# EXERCISE
Within the material below, locate the line with "எச்சரித்தது, தற்போது அதுவே நடைமுறையில்" and the line with "மாநில பங்களிப்பு தற்போது 40 சதவீதமாக", then return those two lines and all lines between them, exactly as written.

# PROVIDED RECORDS
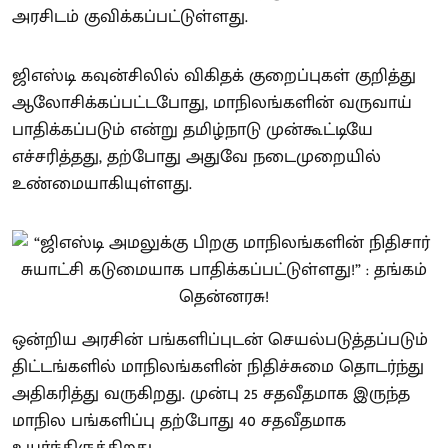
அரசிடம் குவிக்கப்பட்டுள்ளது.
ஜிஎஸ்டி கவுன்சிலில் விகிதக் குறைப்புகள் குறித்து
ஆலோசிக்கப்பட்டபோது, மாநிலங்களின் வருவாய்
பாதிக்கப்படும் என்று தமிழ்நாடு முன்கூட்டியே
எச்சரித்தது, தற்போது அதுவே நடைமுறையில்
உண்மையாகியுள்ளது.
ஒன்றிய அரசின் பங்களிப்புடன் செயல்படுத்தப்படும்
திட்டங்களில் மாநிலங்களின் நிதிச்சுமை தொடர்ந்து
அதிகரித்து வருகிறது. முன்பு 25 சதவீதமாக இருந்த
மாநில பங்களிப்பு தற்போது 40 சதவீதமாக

* * *

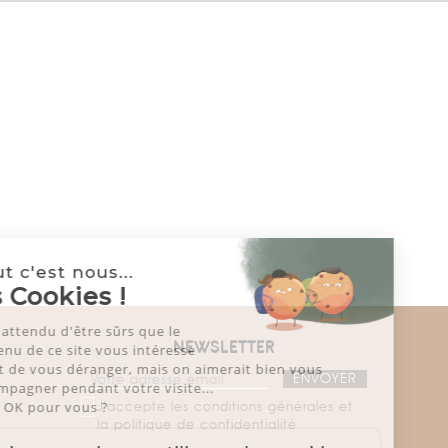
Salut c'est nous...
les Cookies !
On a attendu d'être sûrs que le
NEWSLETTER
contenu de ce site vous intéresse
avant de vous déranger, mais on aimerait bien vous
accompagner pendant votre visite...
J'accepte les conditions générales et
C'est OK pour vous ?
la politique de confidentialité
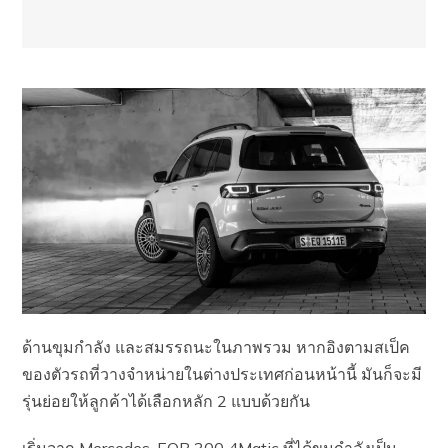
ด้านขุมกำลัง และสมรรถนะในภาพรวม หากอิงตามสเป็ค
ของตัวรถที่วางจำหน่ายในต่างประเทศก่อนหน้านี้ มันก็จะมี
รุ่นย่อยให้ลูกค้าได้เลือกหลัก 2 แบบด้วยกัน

* * *

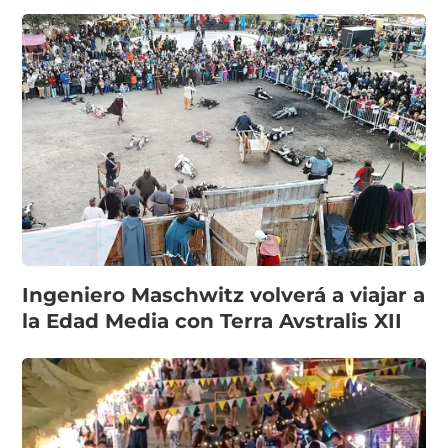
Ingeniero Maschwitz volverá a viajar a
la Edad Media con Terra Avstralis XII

# SOLUTION TO THIS TASK
எச்சரித்தது, தற்போது அதுவே நடைமுறையில்
உண்மையாகியுள்ளது.
ஒன்றிய அரசின் பங்களிப்புடன் செயல்படுத்தப்படும்
திட்டங்களில் மாநிலங்களின் நிதிச்சுமை தொடர்ந்து
அதிகரித்து வருகிறது. முன்பு 25 சதவீதமாக இருந்த
மாநில பங்களிப்பு தற்போது 40 சதவீதமாக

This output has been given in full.